Atitudes capacitistas
O capacitismo pode ser manifestado de diversas formas, seja por meio de palavras, expressões, "brincadeiras" ou ações. Alguns termos são, inclusive, bastante utilizados no cotidiano da maioria das pessoas, que, por falta de conhecimento, podem nem imaginar que se tratam de termos preconceituosos. De acordo com Maia, existem muitas atitudes e expressões capacitistas que estão naturalizadas na sociedade e que precisam ser superadas.
"Em relação às atitudes, temos desde formas mais flagrantes, que consideram as pessoas com deficiência como incapazes, defeituosas, imperfeitas. Essas atitudes partem de um modelo de pessoa que segue padrões normativos corporais, intelectuais e funcionais do que é humano. Então, a própria defesa de um corpo normal, de uma forma específica de pensar, perceber e de se comunicar, são atitudes capacitistas. Por outro lado, há atitudes mais sutis, tais como considerar que as pcds são seres especiais, divinos e que precisam ser superprotegidas", informa a docente.
Sobre as expressões, a psicóloga traz exemplos de termos considerados capacitistas e que são usados para se referir diretamente às pessoas com deficiência, como chamar alguém de "deficiente", "aleijado", e "mongol". Existem também provérbios e expressões populares que reproduzem e mantêm vivas as representações capacitistas. Alguns exemplos são: "dar uma de João sem braço", "que mancada!", e "não tem quem diga que você tem uma deficiência, pois é tão inteligente". É importante notar que se referir a uma PcD com o termo "portadora de deficiência" também é considerado capacitista e inadequado.
Formas de combater
De acordo com a coordenadora do LEPES, "o combate ao capacitismo deve envolver, sobretudo, a produção e disseminação de informações que contribuam para mudar as representações da deficiência como algo negativo; a promoção de espaços e contextos de socialização que possibilitem a interação entre pessoas com e sem deficiência; o estabelecimento de normas, leis e procedimentos que expressem o apoio institucional da sociedade, de uma forma geral, e de escolas e empresas, de forma específica, para assegurar a inclusão de pessoas com deficiência".
É fundamental que o conceito seja amplamente discutido nos mais diversos ambientes e contextos, para que, assim, cada vez mais iniciativas sejam criadas para o seu combate e prevenção.

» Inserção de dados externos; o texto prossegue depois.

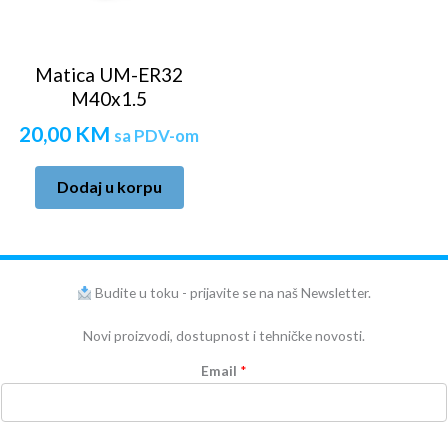
Matica UM-ER32
M40x1.5
20,00
KM
sa PDV-om
Dodaj u korpu
Budite u toku - prijavite se na naš Newsletter.
Novi proizvodi, dostupnost i tehničke novosti.
Email
*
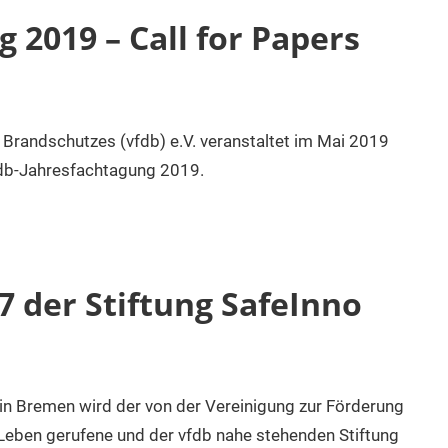
 2019 – Call for Papers
Brandschutzes (vfdb) e.V. veranstaltet im Mai 2019
db-Jahresfachtagung 2019.
7 der Stiftung SafeInno
n Bremen wird der von der Vereinigung zur Förderung
 Leben gerufene und der vfdb nahe stehenden Stiftung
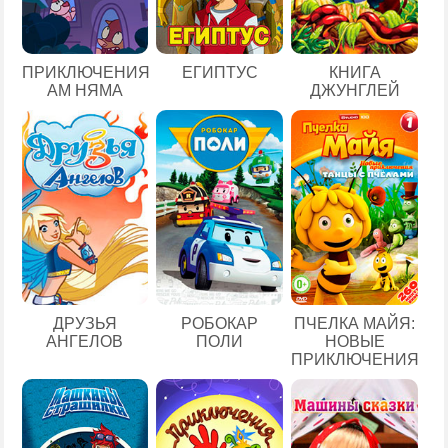
ЕГИПТУС
ПРИКЛЮЧЕНИЯ
КНИГА
АМ НЯМА
ДЖУНГЛЕЙ
ДРУЗЬЯ
РОБОКАР
ПЧЕЛКА МАЙЯ:
АНГЕЛОВ
ПОЛИ
НОВЫЕ
ПРИКЛЮЧЕНИЯ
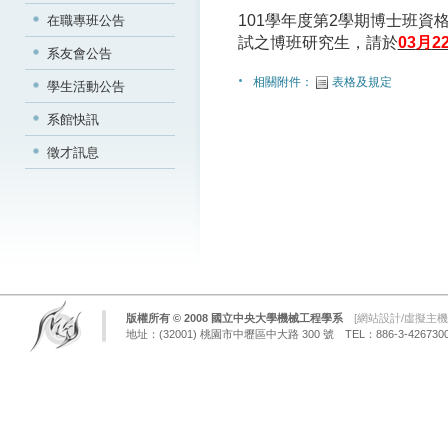
101學年度第2學期博士班資
在職專班公告
試之博班研究生，請於
03
月
2
系友會公告
相關附件：
表格及規定
學生活動公告
系館快訊
徵才訊息
版權所有 © 2008 國立中央大學機械工程學系
[
網站設計/虛擬主機
地址：(32001) 桃園市中壢區中大路 300 號 TEL：886-3-4267300 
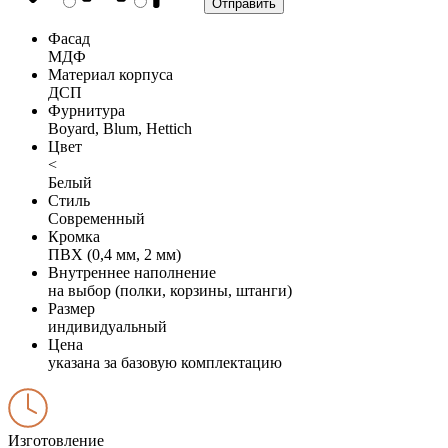
Фасад
МДФ
Материал корпуса
ДСП
Фурнитура
Boyard, Blum, Hettich
Цвет
<
Белый
Стиль
Современный
Кромка
ПВХ (0,4 мм, 2 мм)
Внутреннее наполнение
на выбор (полки, корзины, штанги)
Размер
индивидуальный
Цена
указана за базовую комплектацию
Изготовление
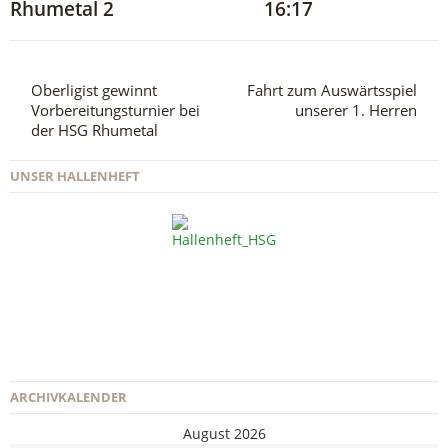
Rhumetal 2 16:17
Oberligist gewinnt
Fahrt zum Auswärtsspiel
Vorbereitungsturnier bei
unserer 1. Herren
der HSG Rhumetal
UNSER HALLENHEFT
ARCHIVKALENDER
August 2026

Mas esse assunto não deve, de forma alguma, partir apenas de pessoas que sofrem com o capacitismo. Luciana afirma que, embora as pessoas com deficiência devam ser protagonistas da luta por seus direitos, todas as pessoas, com ou sem deficiência, devem se engajar em prol de uma sociedade anticapacitista.
"Então, é papel de todas as pessoas questionar padrões de normalidade, repensar suas próprias crenças e atitudes capacitistas, contribuir para a visibilidade de pessoas com deficiência em diferentes contextos sociais, endossar políticas afirmativas em prol de pessoas com deficiência, combater violências flagrantes e sutis dirigidas a pessoas com deficiência em instituições de ensino, organizações de trabalho e em outros contextos sociais", finaliza Maia.
Falar sobre capacitismo e expor as atitudes preconceituosas que o termo engloba é extremamente necessário. Essa é uma luta de todos. Uma frase muito utilizada pela comunidade de pessoas com deficiência é: "Não basta não ser capacitista. É preciso ser anticapacitista". Afinal, a acessibilidade e a inclusão vão muito além de posts legais nas redes sociais e rampas para cadeirantes (que não deixam de ser importantes).